STF
deve blindar Moraes de investigação, diz especialista
A
imagem de um Supremo Tribunal Federal (STF) neutro e distante da política já
não se sustenta há muito tempo, na opinião de Ivar Hartmann, doutor em Direito
e professor associado do Insper.
Por
isso, conclui, o tribunal já não tem "nada a perder" com o impacto do
caso Master em sua imagem pública — mesmo que seu Plenário eventualmente decida
por rejeitar que o ministro Alexandre de Moraes seja formalmente investigado
pela Polícia Federal.
Em um
relatório da Polícia Federal (PF) cujo sigilo foi retirado nesta terça-feira
(01/09), Moraes aparece como possível interlocutor do banqueiro Daniel Vorcaro,
dono do Banco Master que está preso.
Nos
diálogos, Vorcaro teria pedido a Moraes que interferisse em seu favor junto ao
diretor da PF, Andrei Rodrigues, e ao procurador-geral da República (PGR),
Paulo Gonet.

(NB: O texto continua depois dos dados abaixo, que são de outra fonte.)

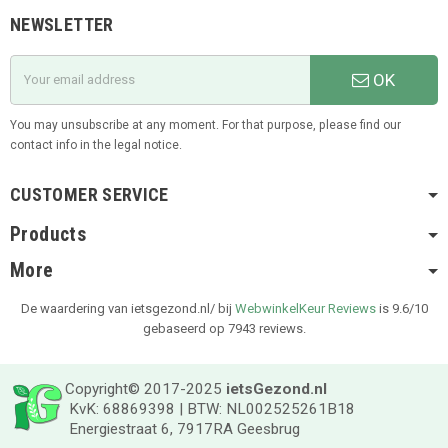
NEWSLETTER
OK
You may unsubscribe at any moment. For that purpose, please find our
contact info in the legal notice.
CUSTOMER SERVICE
Products
More
De waardering van ietsgezond.nl/ bij
WebwinkelKeur Reviews
is 9.6/10
gebaseerd op 7943 reviews.
Copyright© 2017-2025
ietsGezond.nl
KvK: 68869398 | BTW: NL002525261B18
Energiestraat 6, 7917RA Geesbrug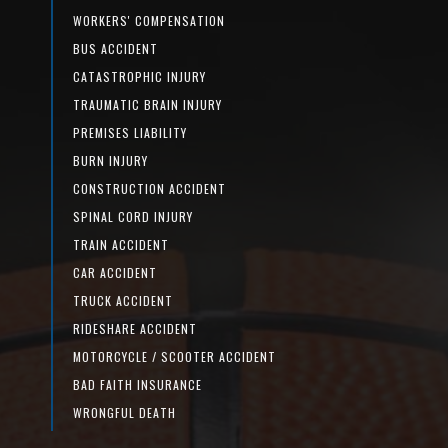
WORKERS' COMPENSATION
BUS ACCIDENT
CATASTROPHIC INJURY
TRAUMATIC BRAIN INJURY
PREMISES LIABILITY
BURN INJURY
CONSTRUCTION ACCIDENT
SPINAL CORD INJURY
TRAIN ACCIDENT
CAR ACCIDENT
TRUCK ACCIDENT
RIDESHARE ACCIDENT
MOTORCYCLE / SCOOTER ACCIDENT
BAD FAITH INSURANCE
WRONGFUL DEATH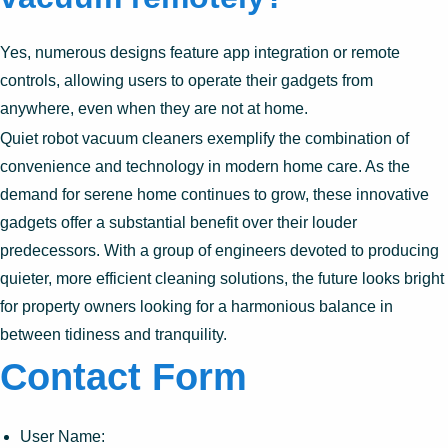
Yes, numerous designs feature app integration or remote
controls, allowing users to operate their gadgets from
anywhere, even when they are not at home.
Quiet robot vacuum cleaners exemplify the combination of
convenience and technology in modern home care. As the
demand for serene home continues to grow, these innovative
gadgets offer a substantial benefit over their louder
predecessors. With a group of engineers devoted to producing
quieter, more efficient cleaning solutions, the future looks bright
for property owners looking for a harmonious balance in
between tidiness and tranquility.
Contact Form
User Name:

Também teria discutido antecipadamente uma possível operação da PF
que poderia atingi-lo.
A
retirada do sigilo do relatório da PF foi solicitada pelo ministro André
Mendonça, relator do caso Master no STF.
"Eu
não acho que essa crise pode gerar qualquer perda para o tribunal como
instituição ou para os ministros individualmente. Nem mesmo para ministro
Alexandre de Moraes", avalia Hartmann, que foi coordenador do projeto
Supremo em Números quando era pesquisador da FGV Direito Rio.
"Eu
ainda não vi ministros do Supremo perderem nada em qualquer cenário."
Para o
professor, mesmo em um cenário de vitória de Flávio Bolsonaro na corrida
presidencial, Moraes e outros ministros ainda estariam blindados de
impeachments devido ao "arranjo institucional" que vincula os
interesses de senadores e de integrantes da Corte.
O
ministro André Mendonça pediu que a situação de Moraes seja avaliada pelo
Plenário do STF em uma sessão aberta e "transparente" — onde Hartmann
acredita que o corporativismo vai prevalecer.
"Por
mais que existam fatores aparentemente inéditos aqui, elementos chocantes, eu
continuo muito cético de que o uma maioria do plenário Supremo votaria para
autorizar a abertura de investigação ou formalizar que a investigação já em
curso passe a ser sobre o ministro Alexandre de Moraes", avalia o
professor, que faz pesquisas sobre o STF há mais de dez anos.
>>>>
Confira abaixo os principais trechos da entrevista.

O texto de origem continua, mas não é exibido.